**PROBLEM**.
Copy out, from the data, each line containing the string "Intendente".

Dataset entries:
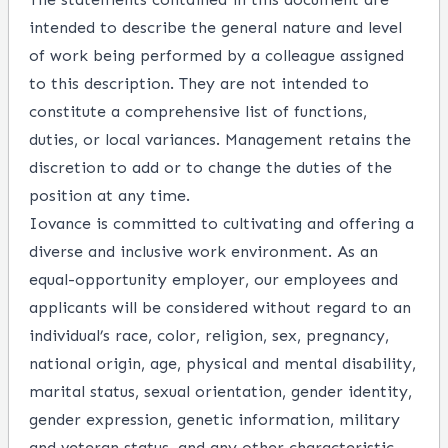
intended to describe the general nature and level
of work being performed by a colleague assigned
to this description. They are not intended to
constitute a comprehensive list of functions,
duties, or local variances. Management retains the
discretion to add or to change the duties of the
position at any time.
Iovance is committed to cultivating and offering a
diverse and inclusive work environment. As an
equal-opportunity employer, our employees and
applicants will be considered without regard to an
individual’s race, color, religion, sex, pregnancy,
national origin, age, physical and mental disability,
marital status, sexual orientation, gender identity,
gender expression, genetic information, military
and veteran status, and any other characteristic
--
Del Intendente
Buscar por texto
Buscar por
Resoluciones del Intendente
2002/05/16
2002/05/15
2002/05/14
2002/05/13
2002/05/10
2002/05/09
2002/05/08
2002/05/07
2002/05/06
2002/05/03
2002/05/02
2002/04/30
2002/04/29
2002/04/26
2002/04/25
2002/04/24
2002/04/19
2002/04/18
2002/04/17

**WRITTEN ANSWER**.
Del Intendente
Resoluciones del Intendente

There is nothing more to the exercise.